New Scientist shines some realism into the Higgs-hype in reporting (by Slezak and Grossman, 14 July) from some of the scientists involved
“…beginning of the end of the standard model” (Georg Weiglein)
Rates of decay into pairs of other particles are different from predicted (especially the decay into photon pair), so that the Higgs could be a composite (Alex Pomarol), not a fundamental particle after all.
Higgs doesn’t cover photons which, being mass-less, are supposed to slip unhindered through the Higgs field. It tells us nothing about the neutrino, perhaps also mass-less. Nor does it cover the majority of matter in the galaxy – “dark matter”.
Rather than the discovery of the Higgs being a keystone, they now say the standard model doesn’t include gravity and gravitons and quote Steven Weinberg “it’s crucial to keep looking for a more comprehensive theory”.

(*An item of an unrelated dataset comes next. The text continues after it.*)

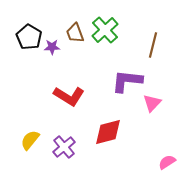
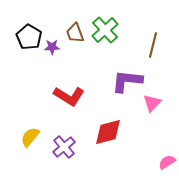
yellow semicircle: moved 3 px up
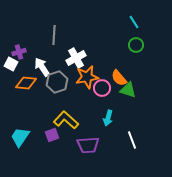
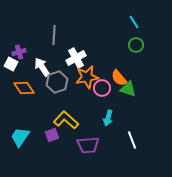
orange diamond: moved 2 px left, 5 px down; rotated 50 degrees clockwise
green triangle: moved 1 px up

Lisa Grossman changed her tune from only one week earlier (Let the Higgs games begin, New Scientist, 7th July) when she claimed the ‘standard’ “model is one of the most successful in physics” and wrote than knowing the Higgs’ mass should give us a theory explaining the varied masses of ‘fundamental’ particles, dark matter and gravity. A severe affliction of hope trumping reason, as spawned ‘Higgsteria‘.